“I still don’t like him,” I insisted.
“No one could deserve Katie,” she agreed, remaining pressed into my shoulder.
“Certainly not.”
“No one could deserve you either.”
“I know, I’m a treasure.”
“I take it back, let thebeau mondehave you,” she said, pulling away. She wiped her eyes quickly but there was a suspicious damp spot on my shirt.
“Well, I was going to suggest that I begin to visit twice a year, rather than the once. But if you’ve washed your hands of me, I suppose I’ll have to see if Davina’s family will have me.”
“I suppose you may visit twice,” she said, feigning nonchalance.
“What if I brought Katie and little Henry?”
“What about Hugh?”
“He can remain in town.”
“That seems a fine plan.”
“Are we all right then?”
“Yes, you’ll have to forgive me,” she insisted, then settled on the bench beside the door, patting the space beside her. “In fact, consider it payback for the way you treated Sydney when he was courting me.”
I sat beside her with a humph. “He deserved everything Katie and I threw at him and more.”
“I’ll never agree to that.”
Seventeen
EARNSHAW RESIDENCE—APRIL 11, 1817
DAVINA
I workedon the onions with false confidence, feeling tears perk. My showing was an utter failure and Kit’s sister was outside surely convincing him to orchestrate an annulment. I didn’t like to fail at anything, certainly not something so simple as onion cutting. My tears weren’t because I was still rattled from Kit’s overwhelming presence and the subsequent vacuum of his absence—they weren’t.
Suddenly, I felt a warm body by my side. “Oh, dear. Onions get to me as well,” Mrs. Summers said. “I keep a damp rag nearby and that seems to help some.” She set one on the board beside me.
Through the open window in front of me, I caught bits and pieces of the argument occurring outside. It seemed the only thing they could agree on was that I was incompetent.
“Don’t mind those two. They’ve been spoiling for a fight since their pa died.”
My gaze slipped to hers, the same warm wood shade of Kit’s. “I am so sorry for your loss, Mrs. Summers.”
“Rose, please. Or Mum, if you prefer.”
“Rose,” I settled on, unable to voice the other option.
“Thank you for that. And for what you’ve done for my Kit.”
“I haven’t?—”
“Nonsense,” she interrupted. “I’ve been so worried over him, in town all alone. And the earldom… Every time someone uses the title, he’s reminded his father is gone. But today… Well, he looks at you the way Teddy looked at me.”
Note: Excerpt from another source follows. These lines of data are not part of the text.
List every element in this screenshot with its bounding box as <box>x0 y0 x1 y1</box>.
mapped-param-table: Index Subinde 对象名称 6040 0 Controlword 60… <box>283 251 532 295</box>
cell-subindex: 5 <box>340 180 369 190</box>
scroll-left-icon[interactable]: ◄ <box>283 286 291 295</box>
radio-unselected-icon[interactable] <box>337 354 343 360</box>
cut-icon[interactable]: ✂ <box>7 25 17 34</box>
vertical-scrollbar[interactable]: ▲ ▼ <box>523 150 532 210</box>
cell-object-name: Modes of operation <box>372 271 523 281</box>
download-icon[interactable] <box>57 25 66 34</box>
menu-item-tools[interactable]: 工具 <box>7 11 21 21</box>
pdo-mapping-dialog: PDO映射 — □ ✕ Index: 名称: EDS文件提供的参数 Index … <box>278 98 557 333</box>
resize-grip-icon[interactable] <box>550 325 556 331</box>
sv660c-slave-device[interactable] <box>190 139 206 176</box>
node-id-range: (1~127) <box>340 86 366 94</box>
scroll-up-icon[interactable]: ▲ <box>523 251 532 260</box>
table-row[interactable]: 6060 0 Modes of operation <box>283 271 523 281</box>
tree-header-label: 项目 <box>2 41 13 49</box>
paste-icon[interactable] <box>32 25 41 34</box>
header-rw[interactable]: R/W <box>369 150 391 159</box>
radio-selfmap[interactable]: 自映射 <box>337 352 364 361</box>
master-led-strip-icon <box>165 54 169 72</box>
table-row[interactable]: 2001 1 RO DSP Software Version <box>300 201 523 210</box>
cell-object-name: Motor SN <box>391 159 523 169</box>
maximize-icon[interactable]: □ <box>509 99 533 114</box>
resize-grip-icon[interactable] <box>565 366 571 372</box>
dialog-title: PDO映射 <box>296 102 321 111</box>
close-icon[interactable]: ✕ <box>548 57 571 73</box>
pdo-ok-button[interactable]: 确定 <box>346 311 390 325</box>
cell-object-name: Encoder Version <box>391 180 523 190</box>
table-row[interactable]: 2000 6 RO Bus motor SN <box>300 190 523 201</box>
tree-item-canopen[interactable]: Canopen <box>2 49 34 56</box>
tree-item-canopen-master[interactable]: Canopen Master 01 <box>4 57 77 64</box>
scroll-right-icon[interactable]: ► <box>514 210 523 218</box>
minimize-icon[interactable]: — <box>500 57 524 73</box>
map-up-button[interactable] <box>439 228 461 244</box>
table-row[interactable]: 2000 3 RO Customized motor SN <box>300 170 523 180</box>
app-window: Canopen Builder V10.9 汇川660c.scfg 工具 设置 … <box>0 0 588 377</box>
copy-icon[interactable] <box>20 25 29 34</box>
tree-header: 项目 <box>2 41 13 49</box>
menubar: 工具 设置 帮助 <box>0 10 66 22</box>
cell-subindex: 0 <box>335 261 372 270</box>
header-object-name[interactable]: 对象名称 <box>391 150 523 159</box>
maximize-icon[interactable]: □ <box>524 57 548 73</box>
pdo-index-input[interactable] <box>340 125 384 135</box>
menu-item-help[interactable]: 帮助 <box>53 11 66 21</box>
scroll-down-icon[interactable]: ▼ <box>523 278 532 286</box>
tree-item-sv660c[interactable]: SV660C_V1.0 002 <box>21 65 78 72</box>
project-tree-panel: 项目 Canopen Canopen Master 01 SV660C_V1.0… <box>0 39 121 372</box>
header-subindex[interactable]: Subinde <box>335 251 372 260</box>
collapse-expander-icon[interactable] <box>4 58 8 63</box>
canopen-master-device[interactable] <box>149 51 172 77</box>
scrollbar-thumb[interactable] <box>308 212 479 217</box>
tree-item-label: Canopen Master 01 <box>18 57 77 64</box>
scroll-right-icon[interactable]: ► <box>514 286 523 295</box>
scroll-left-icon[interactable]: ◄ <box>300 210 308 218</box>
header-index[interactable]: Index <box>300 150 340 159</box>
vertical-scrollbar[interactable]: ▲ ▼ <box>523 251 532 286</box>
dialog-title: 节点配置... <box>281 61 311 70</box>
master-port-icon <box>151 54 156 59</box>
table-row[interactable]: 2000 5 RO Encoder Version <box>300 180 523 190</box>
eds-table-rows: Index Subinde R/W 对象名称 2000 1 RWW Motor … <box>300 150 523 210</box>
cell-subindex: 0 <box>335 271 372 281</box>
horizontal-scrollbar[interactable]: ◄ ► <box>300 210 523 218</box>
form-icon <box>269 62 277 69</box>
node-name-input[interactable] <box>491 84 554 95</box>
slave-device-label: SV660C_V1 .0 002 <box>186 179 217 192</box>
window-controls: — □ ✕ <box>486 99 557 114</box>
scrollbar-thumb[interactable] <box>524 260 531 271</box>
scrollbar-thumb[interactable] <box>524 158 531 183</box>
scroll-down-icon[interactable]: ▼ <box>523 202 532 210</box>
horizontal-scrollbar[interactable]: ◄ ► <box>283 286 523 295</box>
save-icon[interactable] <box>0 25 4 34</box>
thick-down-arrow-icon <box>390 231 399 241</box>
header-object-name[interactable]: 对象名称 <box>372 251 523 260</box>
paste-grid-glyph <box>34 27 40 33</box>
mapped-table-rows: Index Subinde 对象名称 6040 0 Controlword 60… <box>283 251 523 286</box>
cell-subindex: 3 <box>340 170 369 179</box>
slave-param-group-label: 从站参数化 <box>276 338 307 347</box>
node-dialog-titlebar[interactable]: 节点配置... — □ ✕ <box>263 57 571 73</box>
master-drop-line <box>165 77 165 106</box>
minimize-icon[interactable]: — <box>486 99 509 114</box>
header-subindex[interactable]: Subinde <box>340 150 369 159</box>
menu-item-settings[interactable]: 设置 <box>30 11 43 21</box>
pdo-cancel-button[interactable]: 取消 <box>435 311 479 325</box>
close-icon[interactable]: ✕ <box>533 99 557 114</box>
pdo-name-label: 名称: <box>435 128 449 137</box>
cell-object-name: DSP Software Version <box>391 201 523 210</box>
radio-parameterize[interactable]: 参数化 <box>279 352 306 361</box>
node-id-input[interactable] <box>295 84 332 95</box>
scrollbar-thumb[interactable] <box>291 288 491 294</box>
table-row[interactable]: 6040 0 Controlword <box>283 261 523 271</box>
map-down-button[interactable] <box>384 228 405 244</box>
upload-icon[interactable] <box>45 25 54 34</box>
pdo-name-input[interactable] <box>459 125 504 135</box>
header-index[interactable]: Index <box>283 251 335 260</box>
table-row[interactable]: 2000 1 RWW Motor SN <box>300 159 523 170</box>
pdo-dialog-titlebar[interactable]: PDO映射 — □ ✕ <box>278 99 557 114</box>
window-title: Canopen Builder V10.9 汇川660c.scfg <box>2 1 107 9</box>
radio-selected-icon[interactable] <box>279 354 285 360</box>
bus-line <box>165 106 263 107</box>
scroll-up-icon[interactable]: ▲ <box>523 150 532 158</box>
The onions were troubling me again, tears welling unbidden. The knowledge that this kind woman would be devastated when she learned the truth, or whatever story we landed on, had no effect on me at all. Even though I knew she would fret over Kit even more, and she would be right to do so. It was that sentiment that brought the next question out of me. “Can you teach me to make the stew?”